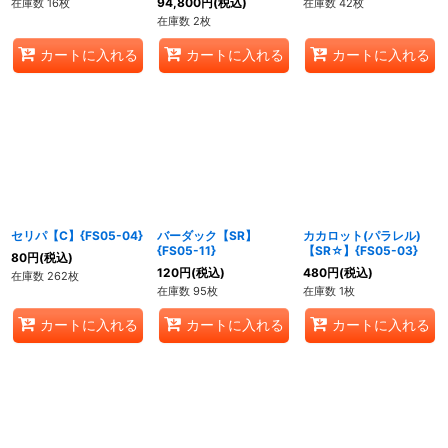
94,800
円
(税込)
在庫数 16枚
在庫数 42枚
在庫数 2枚
カートに入れる
カートに入れる
カートに入れる
セリパ【C】{FS05-04}
バーダック【SR】
カカロット(パラレル)
{FS05-11}
【SR☆】{FS05-03}
80
円
(税込)
120
円
(税込)
480
円
(税込)
在庫数 262枚
在庫数 95枚
在庫数 1枚
カートに入れる
カートに入れる
カートに入れる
┄┄┄┄┄┄┄┄┄┄
◆ WHAT YOU WILL DO: Please retype the records above exactly, but leave out any pictures.

◆ ANSWER TO THE PROBLEM:
94,800
円
(税込)
在庫数 16枚
在庫数 42枚
在庫数 2枚
カートに入れる
カートに入れる
カートに入れる
セリパ【C】{FS05-04}
バーダック【SR】
カカロット(パラレル)
{FS05-11}
【SR☆】{FS05-03}
80
円
(税込)
120
円
(税込)
480
円
(税込)
在庫数 262枚
在庫数 95枚
在庫数 1枚
カートに入れる
カートに入れる
カートに入れる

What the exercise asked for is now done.